ATTENTION: Reporters covering the environment, energy, climate change, real estate and housing.

WHAT:  A new report, Powering the Savings, reveals that efficiency efforts are not keeping pace with growing electricity demand in California. The report calls for a new ‘pay-for-performance’ approach to unlock capital market investment, simplify the retrofit process and make it a more attractive option for building owners.

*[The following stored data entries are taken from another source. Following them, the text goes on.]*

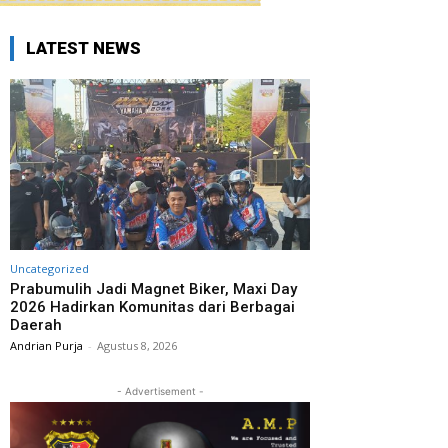
LATEST NEWS
Uncategorized
Prabumulih Jadi Magnet Biker, Maxi Day
2026 Hadirkan Komunitas dari Berbagai
Daerah
Andrian Purja
-
Agustus 8, 2026
- Advertisement -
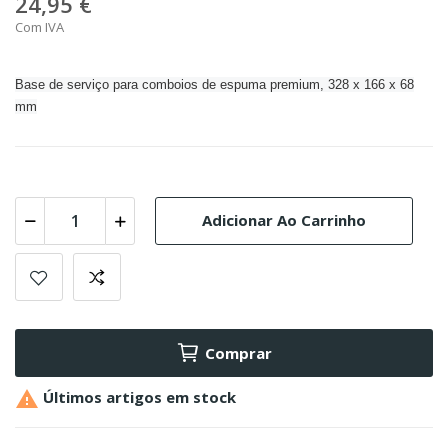
24,95 €
Com IVA
Base de serviço para comboios de espuma premium, 328 x 166 x 68
mm
Adicionar Ao Carrinho
Comprar

Últimos artigos em stock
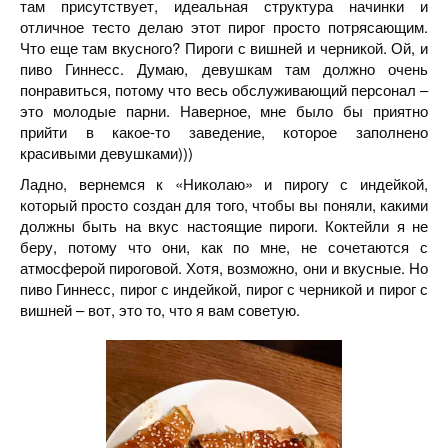
там присутствует, идеальная структура начинки и
отличное тесто делаю этот пирог просто потрясающим.
Что еще там вкусного? Пироги с вишней и черникой. Ой, и
пиво Гиннесс. Думаю, девушкам там должно очень
понравиться, потому что весь обслуживающий персонал –
это молодые парни. Наверное, мне было бы приятно
прийти в какое-то заведение, которое заполнено
красивыми девушками)))
Ладно, вернемся к «Николаю» и пирогу с индейкой,
который просто создан для того, чтобы вы поняли, какими
должны быть на вкус настоящие пироги. Коктейли я не
беру, потому что они, как по мне, не сочетаются с
атмосферой пироговой. Хотя, возможно, они и вкусные. Но
пиво Гиннесс, пирог с индейкой, пирог с черникой и пирог с
вишней – вот, это то, что я вам советую.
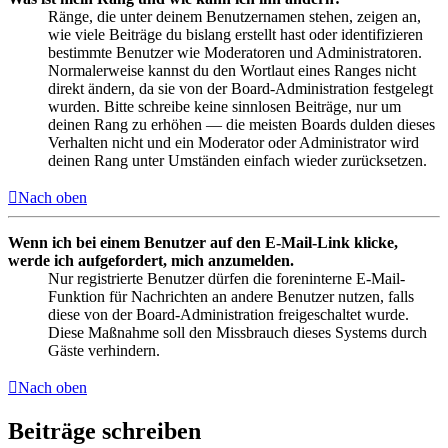
Ränge, die unter deinem Benutzernamen stehen, zeigen an,
wie viele Beiträge du bislang erstellt hast oder identifizieren
bestimmte Benutzer wie Moderatoren und Administratoren.
Normalerweise kannst du den Wortlaut eines Ranges nicht
direkt ändern, da sie von der Board-Administration festgelegt
wurden. Bitte schreibe keine sinnlosen Beiträge, nur um
deinen Rang zu erhöhen — die meisten Boards dulden dieses
Verhalten nicht und ein Moderator oder Administrator wird
deinen Rang unter Umständen einfach wieder zurücksetzen.
Nach oben
Wenn ich bei einem Benutzer auf den E-Mail-Link klicke,
werde ich aufgefordert, mich anzumelden.
Nur registrierte Benutzer dürfen die foreninterne E-Mail-
Funktion für Nachrichten an andere Benutzer nutzen, falls
diese von der Board-Administration freigeschaltet wurde.
Diese Maßnahme soll den Missbrauch dieses Systems durch
Gäste verhindern.
Nach oben
Beiträge schreiben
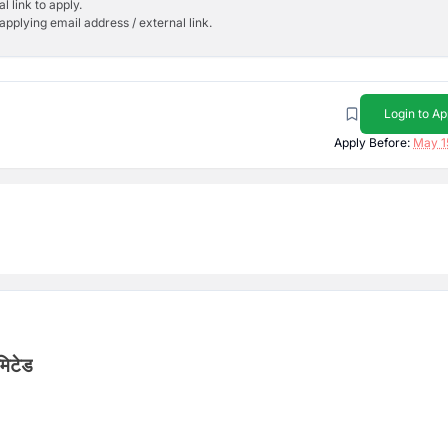
l link to apply.
applying email address / external link.
Login to Ap
Apply Before:
May 1
िमिटेड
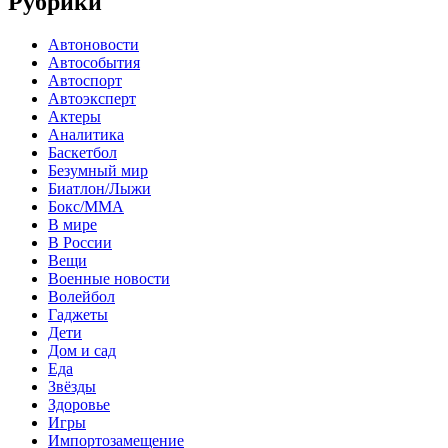
Рубрики
Автоновости
Автособытия
Автоспорт
Автоэксперт
Актеры
Аналитика
Баскетбол
Безумный мир
Биатлон/Лыжи
Бокс/MMA
В мире
В России
Вещи
Военные новости
Волейбол
Гаджеты
Дети
Дом и сад
Еда
Звёзды
Здоровье
Игры
Импортозамещение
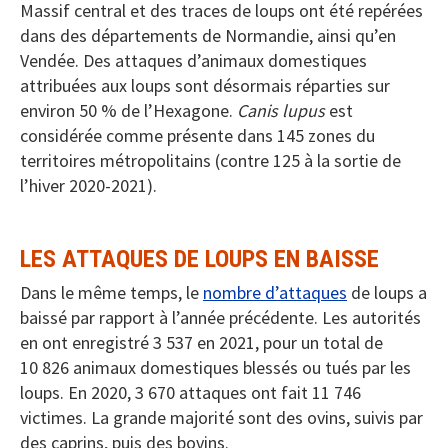
Massif central et des traces de loups ont été repérées
dans des départements de Normandie, ainsi qu’en
Vendée. Des attaques d’animaux domestiques
attribuées aux loups sont désormais réparties sur
environ 50 % de l’Hexagone.
Canis lupus
est
considérée comme présente dans 145 zones du
territoires métropolitains (contre 125 à la sortie de
l’hiver 2020-2021).
LES ATTAQUES DE LOUPS EN BAISSE
Dans le même temps, le
nombre d’attaques
de loups a
baissé par rapport à l’année précédente. Les autorités
en ont enregistré 3 537 en 2021, pour un total de
10 826 animaux domestiques blessés ou tués par les
loups. En 2020, 3 670 attaques ont fait 11 746
victimes. La grande majorité sont des ovins, suivis par
des caprins, puis des bovins.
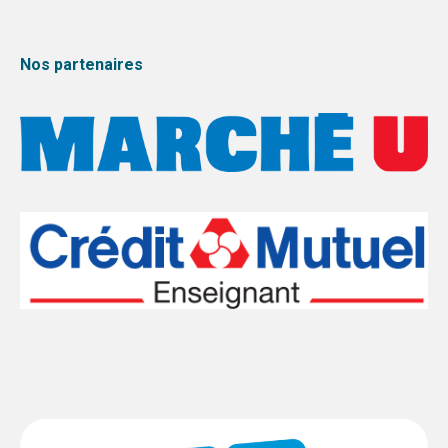
Nos partenaires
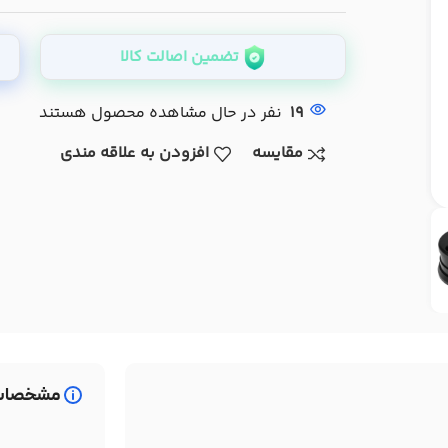
تضمین اصالت کالا
19
نفر در حال مشاهده محصول هستند
مقایسه
افزودن به علاقه مندی
مشخصات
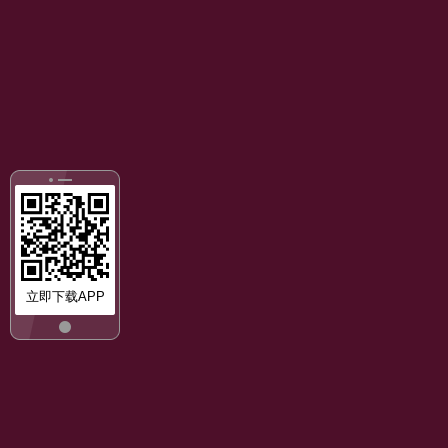
立即下载APP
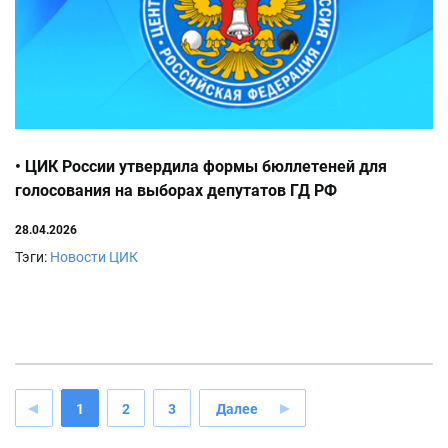
• ЦИК России утвердила формы бюллетеней для
голосования на выборах депутатов ГД РФ
28.04.2026
Тэги:
Новости ЦИК
1
2
3
Далее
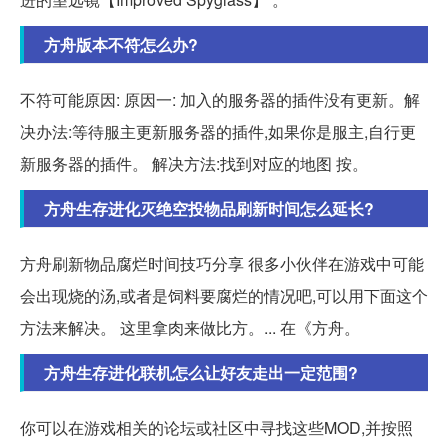
方舟版本不符怎么办?
不符可能原因: 原因一: 加入的服务器的插件没有更新。解
决办法:等待服主更新服务器的插件,如果你是服主,自行更
新服务器的插件。 解决方法:找到对应的地图 按。
方舟生存进化灭绝空投物品刷新时间怎么延长?
方舟刷新物品腐烂时间技巧分享 很多小伙伴在游戏中可能
会出现烧的汤,或者是饲料要腐烂的情况吧,可以用下面这个
方法来解决。 这里拿肉来做比方。... 在《方舟。
方舟生存进化联机怎么让好友走出一定范围?
你可以在游戏相关的论坛或社区中寻找这些MOD,并按照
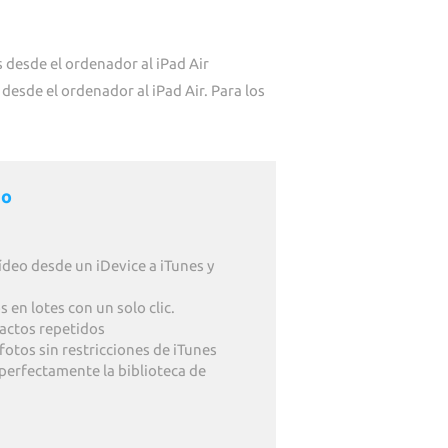
desde el ordenador al iPad Air
esde el ordenador al iPad Air. Para los
Go
ídeo desde un iDevice a iTunes y
 en lotes con un solo clic.
actos repetidos
fotos sin restricciones de iTunes
perfectamente la biblioteca de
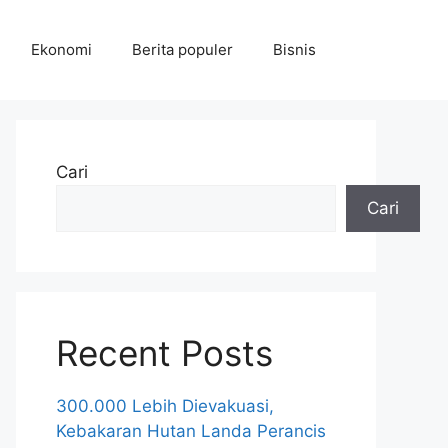
Ekonomi
Berita populer
Bisnis
Cari
Cari
Recent Posts
300.000 Lebih Dievakuasi,
Kebakaran Hutan Landa Perancis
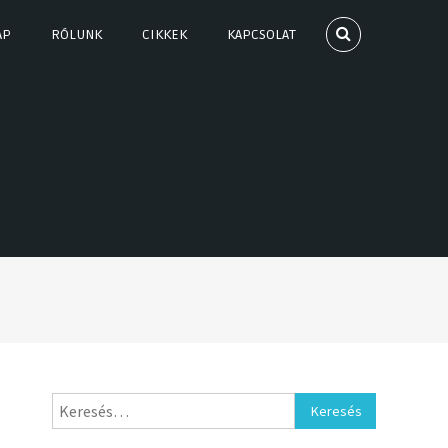
AP
RÓLUNK
CIKKEK
KAPCSOLAT
Keresés:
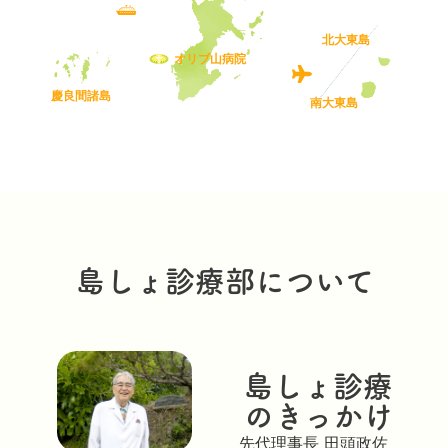
北大東島
オリブ山病院
慶良間諸島
南大東島
島しょ診療部について
島しょ診療
のきっかけ
先代理事長 田頭政佐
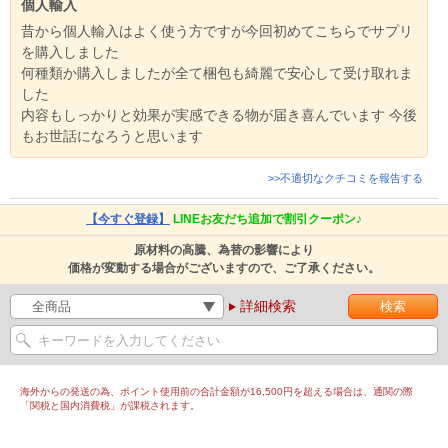
個人輸入
昔から個人輸入はよく使う方ですが今回初めてこちらでサプリ
を購入しました
何種類か購入しましたが全て梱包も綺麗で安心して受け取れま
した
内容もしっかりと効果が実感できる物が届き喜んでいます 今後
もお世話になろうと思います
>>不適切なクチコミを報告する
【今すぐ登録】
LINEお友だち追加で割引クーポン♪
原材料の高騰、為替の影響により
価格が変動する場合がございますので、ご了承ください。
詳細検索
海外からの発送の為、ポイント使用前の合計金額が16,500円を超える場合は、通関の際
「関税と国内消費税」が課税されます。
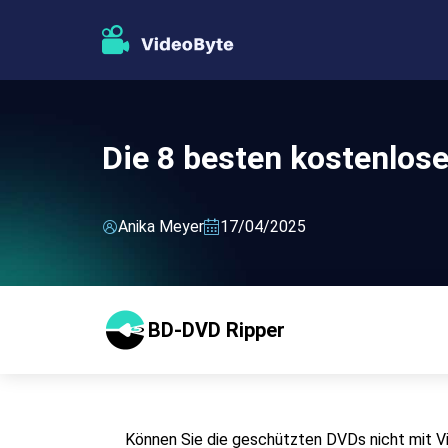
Die 8 besten kostenlos
Anika Meyer
17/04/2025
BD-DVD Ripper
Können Sie die geschützten DVDs nicht mit V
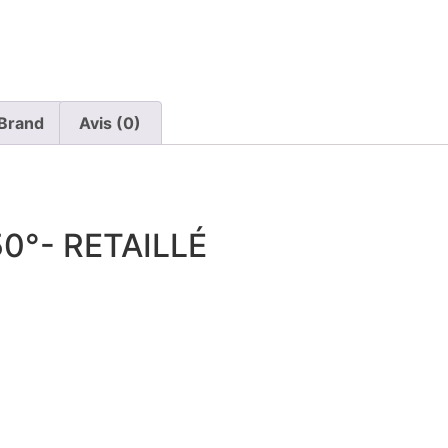
Brand
Avis (0)
0°- RETAILLÉ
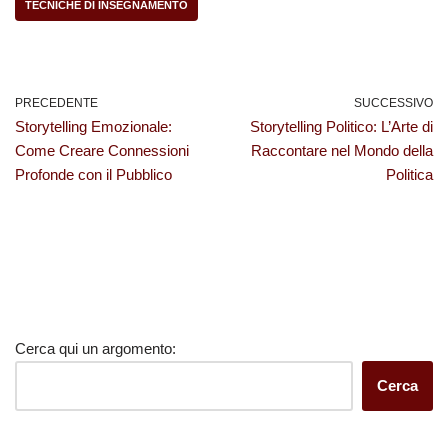
TECNICHE DI INSEGNAMENTO
PRECEDENTE
SUCCESSIVO
Storytelling Emozionale:
Storytelling Politico: L’Arte di
Come Creare Connessioni
Raccontare nel Mondo della
Profonde con il Pubblico
Politica
Cerca qui un argomento:
Cerca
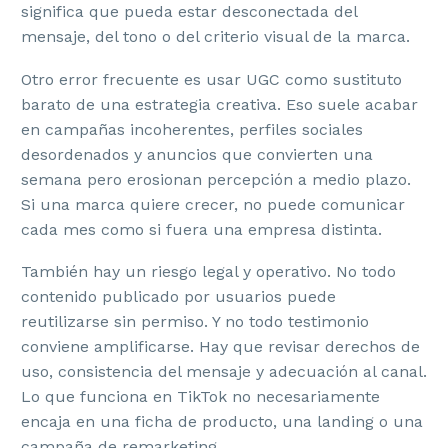
significa que pueda estar desconectada del
mensaje, del tono o del criterio visual de la marca.
Otro error frecuente es usar UGC como sustituto
barato de una estrategia creativa. Eso suele acabar
en campañas incoherentes, perfiles sociales
desordenados y anuncios que convierten una
semana pero erosionan percepción a medio plazo.
Si una marca quiere crecer, no puede comunicar
cada mes como si fuera una empresa distinta.
También hay un riesgo legal y operativo. No todo
contenido publicado por usuarios puede
reutilizarse sin permiso. Y no todo testimonio
conviene amplificarse. Hay que revisar derechos de
uso, consistencia del mensaje y adecuación al canal.
Lo que funciona en TikTok no necesariamente
encaja en una ficha de producto, una landing o una
campaña de remarketing.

WHEN: Report release on March 31, 2016

FREE WEBINAR on report findings April 18, from 10 am – 11 am. Register here

Who: Lead author Ethan Elkind, director of the Climate Change and Business Program at the UC Berkeley and UCLA Schools of Law. Webinar participants include:

Jeanne Clinton, special advisor to Governor Brown for Energy Efficiency, California PUC

Cynthia Mitchell, energy economist and TURN consultant

Dennis Quinn, CEO and co-founder, Joule Assets

Details:  Pay-for-performance programs set an energy-savings baseline for a building, and then provide payments for savings achieved beyond that target. This encourages building owners to deploy more substantial efficiency measures than they otherwise may have under traditional rebate or fixed incentive programs.

Reducing the energy demand from buildings can help California meet its greenhouse gas reduction goals, as electricity use in existing buildings accounts for 21 percent of the state’s emissions. Without reductions in this sector, the state will struggle to meet benchmarks set by the California Global Warming Solutions Act:  rolling back emissions to 1990 levels by 2020, with an additional 40 percent reduction planned by 2030, and another 80 percent reduction by 2050.

California has relied on voluntary, largely self-financed efficiency measures, which have failed to achieve deep energy-use reductions, according to the report.

The report is a joint publication of the UC Berkeley Law Center for Law, Energy & the Environment and the UCLA Law Emmett Institute on Climate Change and the Environment.